Strindberg

ExposiciónIVAM Centre Julio González

El trasvase que se produce entre las diferentes manifestaciones del hecho creativo y su capacidad para profundizar en la existencia humana define otra de las líneas de investigación que el IVAM ha desarrollado en sus fondos y en su actividad expositiva. La figura de August Strindberg (Estocolmo, 1849-1912) revela la pertinencia de este enfoque por su capacidad de innovar en sus facetas plásticas y literarias. Su pintura se sitúa en la misma línea dramática que sus novelas y obras de teatro, aunque con la fundamental diferencia de que en ella los protagonistas del conflicto son los elementos de la naturaleza. Strindberg fue un anticipador cuyos trazos, con la debida distancia temporal, se pueden relacionar antes con el informalismo y la abstracción de los años cincuenta o con la obra de Anselm Kiefer y Georg Baselitz que con las tendencias impresionistas de su época.

La obra de Strindberg fue sin duda difícil de asimilar para los cánones de su época, poseedora de una energía y una originalidad indudable.

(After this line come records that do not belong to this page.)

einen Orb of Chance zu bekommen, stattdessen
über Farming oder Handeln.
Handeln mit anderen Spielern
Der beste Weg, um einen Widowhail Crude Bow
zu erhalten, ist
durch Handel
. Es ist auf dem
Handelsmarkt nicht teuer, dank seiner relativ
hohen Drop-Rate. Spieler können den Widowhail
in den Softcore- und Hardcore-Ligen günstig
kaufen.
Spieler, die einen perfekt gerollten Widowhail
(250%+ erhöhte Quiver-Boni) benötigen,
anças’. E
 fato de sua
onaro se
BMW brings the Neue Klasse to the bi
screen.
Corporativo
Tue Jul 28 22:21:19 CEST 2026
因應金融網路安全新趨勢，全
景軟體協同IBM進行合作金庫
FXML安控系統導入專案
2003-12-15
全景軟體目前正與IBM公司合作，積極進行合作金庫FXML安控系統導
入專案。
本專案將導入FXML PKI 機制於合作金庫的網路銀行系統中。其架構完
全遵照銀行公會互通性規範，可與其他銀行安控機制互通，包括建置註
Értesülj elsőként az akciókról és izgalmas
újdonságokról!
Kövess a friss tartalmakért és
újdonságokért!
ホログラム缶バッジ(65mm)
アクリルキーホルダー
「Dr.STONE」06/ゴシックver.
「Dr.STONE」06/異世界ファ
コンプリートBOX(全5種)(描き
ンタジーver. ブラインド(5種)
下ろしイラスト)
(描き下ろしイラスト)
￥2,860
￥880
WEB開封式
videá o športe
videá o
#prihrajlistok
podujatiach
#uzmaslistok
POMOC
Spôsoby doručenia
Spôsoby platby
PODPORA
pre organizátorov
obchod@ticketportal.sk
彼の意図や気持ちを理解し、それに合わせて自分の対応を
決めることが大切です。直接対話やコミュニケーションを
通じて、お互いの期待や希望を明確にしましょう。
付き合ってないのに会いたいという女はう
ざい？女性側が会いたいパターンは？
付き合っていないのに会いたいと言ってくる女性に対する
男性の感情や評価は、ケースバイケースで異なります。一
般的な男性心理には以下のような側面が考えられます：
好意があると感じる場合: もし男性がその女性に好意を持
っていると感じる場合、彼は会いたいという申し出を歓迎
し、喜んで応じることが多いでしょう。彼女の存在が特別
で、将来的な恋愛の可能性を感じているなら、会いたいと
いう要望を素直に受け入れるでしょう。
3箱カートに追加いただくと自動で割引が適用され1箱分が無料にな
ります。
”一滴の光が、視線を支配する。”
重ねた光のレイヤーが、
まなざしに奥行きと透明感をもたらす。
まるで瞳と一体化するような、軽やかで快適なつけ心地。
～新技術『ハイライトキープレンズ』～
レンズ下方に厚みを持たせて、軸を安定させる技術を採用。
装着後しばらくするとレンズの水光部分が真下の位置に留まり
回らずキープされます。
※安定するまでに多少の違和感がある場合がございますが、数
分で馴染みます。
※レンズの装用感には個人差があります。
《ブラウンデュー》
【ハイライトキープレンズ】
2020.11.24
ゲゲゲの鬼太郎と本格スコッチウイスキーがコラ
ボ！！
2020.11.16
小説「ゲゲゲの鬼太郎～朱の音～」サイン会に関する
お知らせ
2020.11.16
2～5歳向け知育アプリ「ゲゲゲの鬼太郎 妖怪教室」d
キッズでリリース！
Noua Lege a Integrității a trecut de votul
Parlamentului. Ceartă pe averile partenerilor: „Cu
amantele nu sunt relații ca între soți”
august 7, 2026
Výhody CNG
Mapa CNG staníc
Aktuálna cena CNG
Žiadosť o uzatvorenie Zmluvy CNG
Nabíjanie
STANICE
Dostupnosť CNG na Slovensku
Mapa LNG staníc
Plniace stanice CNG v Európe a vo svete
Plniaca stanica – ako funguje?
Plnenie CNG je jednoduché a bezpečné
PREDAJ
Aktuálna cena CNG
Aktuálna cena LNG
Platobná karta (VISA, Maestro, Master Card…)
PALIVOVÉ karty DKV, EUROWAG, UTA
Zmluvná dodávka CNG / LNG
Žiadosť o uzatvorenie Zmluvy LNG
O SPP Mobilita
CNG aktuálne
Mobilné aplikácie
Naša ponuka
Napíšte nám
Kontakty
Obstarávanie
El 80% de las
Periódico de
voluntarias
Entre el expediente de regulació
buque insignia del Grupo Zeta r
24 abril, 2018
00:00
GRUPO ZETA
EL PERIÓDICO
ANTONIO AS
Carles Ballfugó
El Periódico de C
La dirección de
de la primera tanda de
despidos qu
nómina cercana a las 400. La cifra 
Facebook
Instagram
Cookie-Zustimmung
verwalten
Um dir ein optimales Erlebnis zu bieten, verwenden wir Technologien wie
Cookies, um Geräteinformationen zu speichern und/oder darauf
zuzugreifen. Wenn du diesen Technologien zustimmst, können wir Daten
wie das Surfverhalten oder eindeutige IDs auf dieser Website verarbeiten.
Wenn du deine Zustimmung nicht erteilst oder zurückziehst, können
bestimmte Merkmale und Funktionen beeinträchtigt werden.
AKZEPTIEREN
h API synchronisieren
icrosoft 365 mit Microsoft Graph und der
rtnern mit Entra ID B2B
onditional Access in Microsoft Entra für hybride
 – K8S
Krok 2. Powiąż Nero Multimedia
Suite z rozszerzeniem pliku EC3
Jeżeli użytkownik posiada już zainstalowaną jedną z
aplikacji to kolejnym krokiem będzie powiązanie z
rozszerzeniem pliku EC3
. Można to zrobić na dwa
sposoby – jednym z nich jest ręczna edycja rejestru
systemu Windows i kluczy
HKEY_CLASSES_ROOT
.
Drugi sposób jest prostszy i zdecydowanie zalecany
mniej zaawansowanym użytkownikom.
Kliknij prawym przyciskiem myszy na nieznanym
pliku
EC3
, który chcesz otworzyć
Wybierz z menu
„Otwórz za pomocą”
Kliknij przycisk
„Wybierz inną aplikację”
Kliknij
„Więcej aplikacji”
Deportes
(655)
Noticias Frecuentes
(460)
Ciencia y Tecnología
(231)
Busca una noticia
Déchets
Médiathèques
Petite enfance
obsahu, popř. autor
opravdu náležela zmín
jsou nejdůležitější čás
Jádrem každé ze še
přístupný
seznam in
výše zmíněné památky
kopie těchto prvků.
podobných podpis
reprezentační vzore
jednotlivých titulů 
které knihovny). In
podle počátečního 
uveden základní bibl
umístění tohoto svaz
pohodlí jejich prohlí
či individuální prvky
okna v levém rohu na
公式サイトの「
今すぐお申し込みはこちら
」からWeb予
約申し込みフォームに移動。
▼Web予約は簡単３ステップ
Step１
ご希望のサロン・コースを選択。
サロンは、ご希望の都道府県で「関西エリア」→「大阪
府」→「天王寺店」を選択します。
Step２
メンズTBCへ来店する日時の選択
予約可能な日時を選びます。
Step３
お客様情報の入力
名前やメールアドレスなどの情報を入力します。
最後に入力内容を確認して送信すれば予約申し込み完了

Su legado artístico se centra en el paisaje donde la figura humana, y cualquier otra referencia a un espacio conocido, está ausente. Asimismo, su técnica, que crea cortinas planas en espacios con referencias de profundidad, consigue una sensación angustiosa de zona abierta que al mismo tiempo resulta claustrofóbica. No podemos desprendernos de la impresión de que sus horizontes y las relaciones de los elementos cielo-tierra portan un elemental simbolismo metafísico.

Todo ello implica que no estamos hablando de “retratos” de una naturaleza real y reconocible. Strindberg, al igual que el pintor romántico inglés J. M. William Turner, jamás pintó fuera de su estudio; sus paseos diurnos por el archipiélago sueco de Kymmendö se completaban con sesiones nocturnas de pintura. La naturaleza, como en la mejor tradición inglesa, fue el reflejo de su tormenta interior.

La exposición se compone de veinte pinturas fechadas entre 1892 y 1903 y de fotografías experimentales realizadas por Strindberg.